#### Introduction

The map equation provides a way to measure how well a clustering of the nodes in a graph captures the structure of that same graph. It takes into account the “connectedness” within and between clusters for that. In this blog post, we will cover the required background to undertand the map equation and give an implementation of the map equation in Haskell.

#### Background

Before we can dive into how the map equation works, we need to cover some background on graph theory and Huffman codes. If you feel like you know enough about those topics, you can skip the background section and continue with the map equation.

##### Graph Theory

Graph theory is a branch of mathematics that studies graphs.

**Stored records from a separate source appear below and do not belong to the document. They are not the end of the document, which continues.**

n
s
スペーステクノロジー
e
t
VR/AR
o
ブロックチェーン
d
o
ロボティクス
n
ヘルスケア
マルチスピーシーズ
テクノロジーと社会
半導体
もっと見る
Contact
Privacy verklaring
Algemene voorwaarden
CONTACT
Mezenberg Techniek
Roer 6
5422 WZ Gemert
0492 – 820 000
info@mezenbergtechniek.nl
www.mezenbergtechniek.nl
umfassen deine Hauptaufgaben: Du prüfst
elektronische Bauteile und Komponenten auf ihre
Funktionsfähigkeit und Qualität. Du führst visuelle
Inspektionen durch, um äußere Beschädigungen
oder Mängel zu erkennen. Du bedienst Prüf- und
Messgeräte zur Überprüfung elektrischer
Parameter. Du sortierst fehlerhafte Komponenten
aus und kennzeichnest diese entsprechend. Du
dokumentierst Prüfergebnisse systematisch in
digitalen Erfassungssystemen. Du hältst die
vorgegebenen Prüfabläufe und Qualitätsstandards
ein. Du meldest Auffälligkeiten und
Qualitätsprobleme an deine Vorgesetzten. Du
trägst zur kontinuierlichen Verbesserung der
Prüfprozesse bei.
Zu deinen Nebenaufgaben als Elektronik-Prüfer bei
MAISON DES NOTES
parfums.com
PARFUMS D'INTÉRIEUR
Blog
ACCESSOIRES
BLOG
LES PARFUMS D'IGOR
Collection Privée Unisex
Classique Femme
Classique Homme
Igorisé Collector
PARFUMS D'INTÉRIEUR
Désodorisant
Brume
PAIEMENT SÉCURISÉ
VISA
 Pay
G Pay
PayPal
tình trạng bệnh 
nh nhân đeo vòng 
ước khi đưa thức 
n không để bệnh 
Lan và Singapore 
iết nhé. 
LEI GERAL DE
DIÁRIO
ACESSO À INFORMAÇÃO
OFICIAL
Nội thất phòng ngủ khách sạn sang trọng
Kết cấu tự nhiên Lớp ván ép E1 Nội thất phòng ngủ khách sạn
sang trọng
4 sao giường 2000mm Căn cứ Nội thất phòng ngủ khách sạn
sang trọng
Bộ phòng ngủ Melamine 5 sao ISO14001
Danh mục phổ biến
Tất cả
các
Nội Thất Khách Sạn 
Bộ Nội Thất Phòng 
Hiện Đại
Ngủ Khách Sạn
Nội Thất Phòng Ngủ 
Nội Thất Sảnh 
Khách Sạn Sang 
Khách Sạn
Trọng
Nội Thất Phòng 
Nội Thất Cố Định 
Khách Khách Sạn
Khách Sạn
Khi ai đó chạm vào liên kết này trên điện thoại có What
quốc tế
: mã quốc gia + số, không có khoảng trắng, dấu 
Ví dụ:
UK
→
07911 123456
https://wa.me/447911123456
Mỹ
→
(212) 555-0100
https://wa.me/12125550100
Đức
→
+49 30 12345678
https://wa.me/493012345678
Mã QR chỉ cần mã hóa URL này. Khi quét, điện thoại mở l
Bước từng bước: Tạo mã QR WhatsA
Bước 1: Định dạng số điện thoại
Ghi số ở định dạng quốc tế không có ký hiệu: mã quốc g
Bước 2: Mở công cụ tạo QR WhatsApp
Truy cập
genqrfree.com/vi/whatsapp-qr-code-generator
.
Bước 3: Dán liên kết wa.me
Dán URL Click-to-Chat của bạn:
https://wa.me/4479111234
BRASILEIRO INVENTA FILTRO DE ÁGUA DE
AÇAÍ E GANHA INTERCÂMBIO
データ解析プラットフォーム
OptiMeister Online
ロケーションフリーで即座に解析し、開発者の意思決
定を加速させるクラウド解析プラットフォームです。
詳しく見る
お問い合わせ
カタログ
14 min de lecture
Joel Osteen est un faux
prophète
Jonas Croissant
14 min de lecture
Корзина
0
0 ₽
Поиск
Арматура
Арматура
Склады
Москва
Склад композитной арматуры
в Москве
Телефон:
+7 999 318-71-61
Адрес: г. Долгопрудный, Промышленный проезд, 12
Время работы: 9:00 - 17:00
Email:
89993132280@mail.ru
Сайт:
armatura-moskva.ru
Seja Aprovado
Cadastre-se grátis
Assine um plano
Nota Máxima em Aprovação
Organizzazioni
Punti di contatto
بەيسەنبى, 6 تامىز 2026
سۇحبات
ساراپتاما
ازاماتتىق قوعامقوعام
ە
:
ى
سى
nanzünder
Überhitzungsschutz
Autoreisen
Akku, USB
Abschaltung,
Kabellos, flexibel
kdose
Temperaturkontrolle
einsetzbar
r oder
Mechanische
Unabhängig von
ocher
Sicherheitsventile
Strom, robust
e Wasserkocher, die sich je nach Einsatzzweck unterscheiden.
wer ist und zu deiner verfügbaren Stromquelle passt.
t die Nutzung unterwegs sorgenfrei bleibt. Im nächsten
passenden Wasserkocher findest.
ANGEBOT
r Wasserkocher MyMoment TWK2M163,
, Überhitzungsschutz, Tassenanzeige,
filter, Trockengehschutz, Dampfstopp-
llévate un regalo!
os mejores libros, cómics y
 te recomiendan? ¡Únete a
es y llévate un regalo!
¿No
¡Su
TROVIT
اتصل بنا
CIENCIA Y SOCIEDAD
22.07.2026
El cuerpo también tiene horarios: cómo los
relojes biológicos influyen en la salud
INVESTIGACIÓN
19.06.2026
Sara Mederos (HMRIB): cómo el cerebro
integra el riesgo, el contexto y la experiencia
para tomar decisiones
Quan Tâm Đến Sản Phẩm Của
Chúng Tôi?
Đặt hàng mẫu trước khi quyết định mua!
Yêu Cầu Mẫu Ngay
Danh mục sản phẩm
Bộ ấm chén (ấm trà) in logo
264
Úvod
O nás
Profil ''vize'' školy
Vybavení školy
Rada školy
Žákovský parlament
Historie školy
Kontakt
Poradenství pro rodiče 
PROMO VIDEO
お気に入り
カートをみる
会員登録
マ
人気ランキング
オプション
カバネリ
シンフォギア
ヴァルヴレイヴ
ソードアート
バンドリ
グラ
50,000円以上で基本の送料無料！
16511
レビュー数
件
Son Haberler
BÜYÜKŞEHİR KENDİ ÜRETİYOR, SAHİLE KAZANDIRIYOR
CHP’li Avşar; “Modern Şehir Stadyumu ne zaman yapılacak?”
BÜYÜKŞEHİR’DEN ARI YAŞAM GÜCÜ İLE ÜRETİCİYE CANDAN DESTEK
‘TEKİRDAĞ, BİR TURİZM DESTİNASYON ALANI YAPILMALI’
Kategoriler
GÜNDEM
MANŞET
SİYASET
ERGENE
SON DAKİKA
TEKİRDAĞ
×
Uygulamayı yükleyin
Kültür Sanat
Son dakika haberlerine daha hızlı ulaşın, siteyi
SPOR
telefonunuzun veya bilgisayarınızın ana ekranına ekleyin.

A graph \(G = \left( V, E, \delta \right)\) is a tripe with:

- \(V\), the set of vertices (or nodes) of \(G\)
- \(E \subseteq V \times V\), the set of edges (or links) of \(G\) and
- \(\delta \colon E \to \mathbb{K}\), a function that assigns values (or weights) over some field \(\mathbb{K}\) to the graph’s edges.

Depending on the application, we can interpret the edge weights in different ways: e.g., they can stand for the distance between nodes or the strength of some sort of flow between nodes. We can calculate the total edge weight \(\Delta\) in a graph by

\[\Delta \left( G \right) = \sum_{e \in E} \delta\left(e\right).\]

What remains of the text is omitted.